Over a hundred social workers, case managers, CASA volunteers, probation officers, and child welfare advocates attended the 4th Annual Child Welfare Conference on November 16th, 2016. Organized by the School of Social Work’s Texas Institute for Child & Family Wellbeing, this conference gives practitioners, researchers and advocates a chance to network and learn specific skills and concepts they can use in their work with children and families.
This year’s conference focused on strategies to help high-risk youth who are involved in both the juvenile justice and child welfare systems, and who are known as crossover youth.
Judge Lisa K. Jarret, of 436th District Court in Bexar County, presented the Crossover Youth Practice Model, which address the unique needs of youth who fluctuate between and are known to the child welfare and juvenile justice systems.

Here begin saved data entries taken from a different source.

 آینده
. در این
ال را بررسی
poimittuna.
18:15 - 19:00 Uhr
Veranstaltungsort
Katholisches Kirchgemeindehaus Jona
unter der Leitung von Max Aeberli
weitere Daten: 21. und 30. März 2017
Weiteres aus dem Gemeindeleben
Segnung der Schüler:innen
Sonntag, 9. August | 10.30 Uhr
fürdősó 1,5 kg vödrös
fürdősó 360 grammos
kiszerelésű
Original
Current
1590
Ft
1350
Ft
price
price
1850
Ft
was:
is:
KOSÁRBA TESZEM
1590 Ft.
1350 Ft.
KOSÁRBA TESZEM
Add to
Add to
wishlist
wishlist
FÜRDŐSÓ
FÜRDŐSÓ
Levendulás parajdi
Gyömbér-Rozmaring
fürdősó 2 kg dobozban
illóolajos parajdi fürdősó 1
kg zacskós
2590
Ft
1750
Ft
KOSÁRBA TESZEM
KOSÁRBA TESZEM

Originally developed by the Center for Juvenile Justice Reform and Casey Family Programs, this model has been implemented in 96 counties across 21 states.

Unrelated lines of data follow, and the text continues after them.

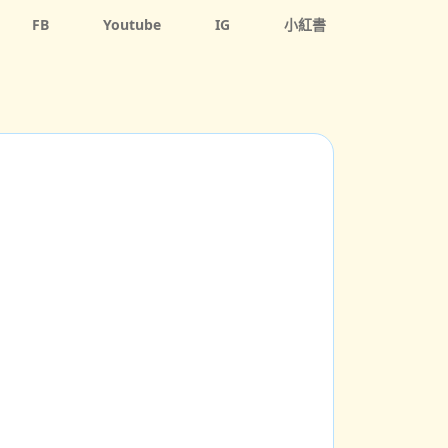
FB
Youtube
IG
小紅書
繫
更多
推介，使用圖書館的基本知識，認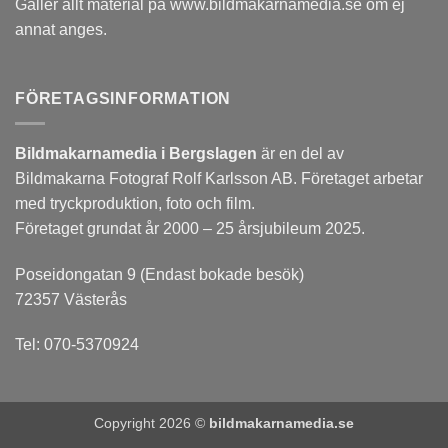
Gäller allt material på www.bildmakarnamedia.se om ej
annat anges.
FÖRETAGSINFORMATION
Bildmakarnamedia i Bergslagen
är en del av
Bildmakarna Fotograf Rolf Karlsson AB. Företaget arbetar
med tryckproduktion, foto och film.
Företaget grundat år 2000 – 25 årsjubileum 2025.
Poseidongatan 9 (Endast bokade besök)
72357 Västerås
Tel: 070-5370924
Copyright 2026 ©
bildmakarnamedia.se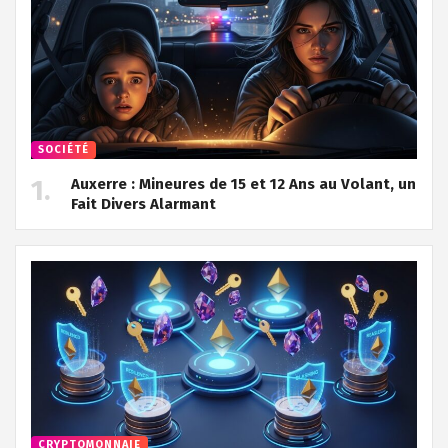
SOCIÉTÉ
Auxerre : Mineures de 15 et 12 Ans au Volant, un
Fait Divers Alarmant
CRYPTOMONNAIE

Conference panelists covered topics such as trauma-informed training for staff in the juvenile justice and child welfare systems, and the difficulties to find non-detention, home-based placements for youth in Travis County. The conference also included breakout sessions that explored particular faces of crossover youth, including racial inequity; the influence of mental health, trauma, and social control on outcomes; and sexual abuse.